Kontinuierliche Kooperation geplant

Sie freue sich auf eine konstruktive Zusammenarbeit mit dem Freien Verband, um die Zugkraft des Berufs wieder zu erhöhen, so Sylvia Gabel, Referatsleiterin für Zahnmedizinische Fachangestellte beim VmF. Dabei gehe es um eine kontinuierliche Kooperation beider Verbände beispielsweise bei der Aus- und Weiterbildung, aber auch um Verbesserungen im Berufsalltag.

Wichtiges Signal in der Öffentlichkeit

„Es ist wichtig, dass sich auch Arbeitgebervertreter in der Öffentlichkeit für das Berufsbild ZFA einsetzen. Das ist ein erster Schritt, um unsere ausgebildeten Kolleginnen und Kollegen davon zu überzeugen, im Beruf zu bleiben und Schülerinnen für eine Ausbildung in diesem schönen und wichtigen Beruf zu interessieren“, so Gabel.

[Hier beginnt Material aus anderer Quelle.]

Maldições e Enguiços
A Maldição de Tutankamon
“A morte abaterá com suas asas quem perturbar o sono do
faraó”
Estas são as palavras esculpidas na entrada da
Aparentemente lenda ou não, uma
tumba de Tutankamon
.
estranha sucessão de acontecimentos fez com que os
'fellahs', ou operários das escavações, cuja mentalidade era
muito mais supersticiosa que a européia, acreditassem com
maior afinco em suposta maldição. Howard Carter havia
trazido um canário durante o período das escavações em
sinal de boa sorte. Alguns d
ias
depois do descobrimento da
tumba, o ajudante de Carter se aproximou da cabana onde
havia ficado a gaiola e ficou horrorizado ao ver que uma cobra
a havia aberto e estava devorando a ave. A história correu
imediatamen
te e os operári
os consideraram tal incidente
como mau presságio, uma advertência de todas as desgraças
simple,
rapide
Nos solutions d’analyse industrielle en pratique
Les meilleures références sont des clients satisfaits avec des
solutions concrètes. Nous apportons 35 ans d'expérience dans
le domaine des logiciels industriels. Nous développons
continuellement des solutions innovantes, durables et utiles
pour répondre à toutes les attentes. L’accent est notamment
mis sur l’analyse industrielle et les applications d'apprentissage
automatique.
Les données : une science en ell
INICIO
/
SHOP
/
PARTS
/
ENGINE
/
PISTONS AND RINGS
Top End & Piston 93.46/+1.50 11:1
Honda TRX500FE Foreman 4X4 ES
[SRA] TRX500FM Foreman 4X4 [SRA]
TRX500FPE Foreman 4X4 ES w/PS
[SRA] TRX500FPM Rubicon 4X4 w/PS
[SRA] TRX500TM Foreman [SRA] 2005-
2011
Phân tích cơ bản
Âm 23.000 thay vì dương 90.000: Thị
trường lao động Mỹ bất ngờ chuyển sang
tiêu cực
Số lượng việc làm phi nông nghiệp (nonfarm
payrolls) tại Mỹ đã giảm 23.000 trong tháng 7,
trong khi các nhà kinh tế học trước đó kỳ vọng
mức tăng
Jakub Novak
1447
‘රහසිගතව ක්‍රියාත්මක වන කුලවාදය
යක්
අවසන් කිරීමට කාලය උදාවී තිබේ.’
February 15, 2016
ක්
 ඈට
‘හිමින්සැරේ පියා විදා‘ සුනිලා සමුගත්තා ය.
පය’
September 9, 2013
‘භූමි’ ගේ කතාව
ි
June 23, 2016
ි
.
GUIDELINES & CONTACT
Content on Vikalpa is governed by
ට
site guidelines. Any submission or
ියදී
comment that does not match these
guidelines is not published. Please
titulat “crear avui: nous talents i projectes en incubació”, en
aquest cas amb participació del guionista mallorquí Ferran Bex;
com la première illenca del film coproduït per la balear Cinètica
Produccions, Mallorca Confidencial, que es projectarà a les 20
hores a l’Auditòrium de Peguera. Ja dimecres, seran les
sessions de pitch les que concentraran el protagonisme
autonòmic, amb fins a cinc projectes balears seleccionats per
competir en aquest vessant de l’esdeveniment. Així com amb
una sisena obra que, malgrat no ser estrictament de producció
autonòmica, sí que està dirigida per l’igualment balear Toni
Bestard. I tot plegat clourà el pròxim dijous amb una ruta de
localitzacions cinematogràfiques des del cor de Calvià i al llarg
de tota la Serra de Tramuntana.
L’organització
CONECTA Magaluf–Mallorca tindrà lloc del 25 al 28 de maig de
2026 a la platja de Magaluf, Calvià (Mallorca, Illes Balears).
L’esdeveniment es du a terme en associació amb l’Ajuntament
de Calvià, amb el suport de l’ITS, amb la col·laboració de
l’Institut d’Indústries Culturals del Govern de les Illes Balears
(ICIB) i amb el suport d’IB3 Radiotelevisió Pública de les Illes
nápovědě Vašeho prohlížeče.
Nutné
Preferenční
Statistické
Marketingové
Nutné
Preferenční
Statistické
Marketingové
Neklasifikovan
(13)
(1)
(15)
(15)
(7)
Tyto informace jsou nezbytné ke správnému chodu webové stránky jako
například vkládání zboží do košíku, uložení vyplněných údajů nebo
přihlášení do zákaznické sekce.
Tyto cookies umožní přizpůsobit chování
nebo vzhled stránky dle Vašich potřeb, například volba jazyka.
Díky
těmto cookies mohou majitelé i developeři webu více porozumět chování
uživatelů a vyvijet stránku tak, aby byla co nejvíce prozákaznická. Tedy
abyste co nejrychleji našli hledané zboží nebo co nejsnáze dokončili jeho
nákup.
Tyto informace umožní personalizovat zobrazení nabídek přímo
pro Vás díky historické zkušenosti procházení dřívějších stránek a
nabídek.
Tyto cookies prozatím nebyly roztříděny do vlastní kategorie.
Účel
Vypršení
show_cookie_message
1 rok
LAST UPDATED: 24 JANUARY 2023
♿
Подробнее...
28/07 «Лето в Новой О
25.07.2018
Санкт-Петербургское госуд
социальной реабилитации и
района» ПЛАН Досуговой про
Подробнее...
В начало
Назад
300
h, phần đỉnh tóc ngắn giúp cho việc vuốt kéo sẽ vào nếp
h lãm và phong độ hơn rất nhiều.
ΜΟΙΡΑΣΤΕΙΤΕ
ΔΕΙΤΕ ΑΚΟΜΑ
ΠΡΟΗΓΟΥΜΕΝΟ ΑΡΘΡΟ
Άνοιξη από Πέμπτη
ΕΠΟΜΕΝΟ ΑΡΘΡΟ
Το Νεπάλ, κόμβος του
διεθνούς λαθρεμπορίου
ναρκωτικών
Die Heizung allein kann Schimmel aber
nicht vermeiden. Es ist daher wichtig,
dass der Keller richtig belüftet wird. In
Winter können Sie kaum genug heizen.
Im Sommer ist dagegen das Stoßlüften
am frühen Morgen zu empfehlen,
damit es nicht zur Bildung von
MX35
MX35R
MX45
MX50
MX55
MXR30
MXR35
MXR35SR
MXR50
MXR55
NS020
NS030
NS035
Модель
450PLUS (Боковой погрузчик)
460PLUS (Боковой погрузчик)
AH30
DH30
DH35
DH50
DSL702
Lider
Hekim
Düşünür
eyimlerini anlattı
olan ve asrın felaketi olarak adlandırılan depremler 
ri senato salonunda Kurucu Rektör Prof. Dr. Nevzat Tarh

Das gemeinsame Gespräch in München war jetzt zustande gekommen, nachdem Äußerungen von Delegierten der Hauptversammlung des FVDZ Anfang Oktober in Bremen beim VmF auf deutliche Kritik gestoßen waren. Der Verband hatte sich zudem gegen dort diskutierte Überlegungen ausgesprochen, angelernte Hilfskräfte und Berufsfremde in Zahnarztpraxen in Bereichen einzusetzen, die eigentlich voll ausgebildeten ZFA übertragen werden müssten, zum Beispiel in der Hygiene.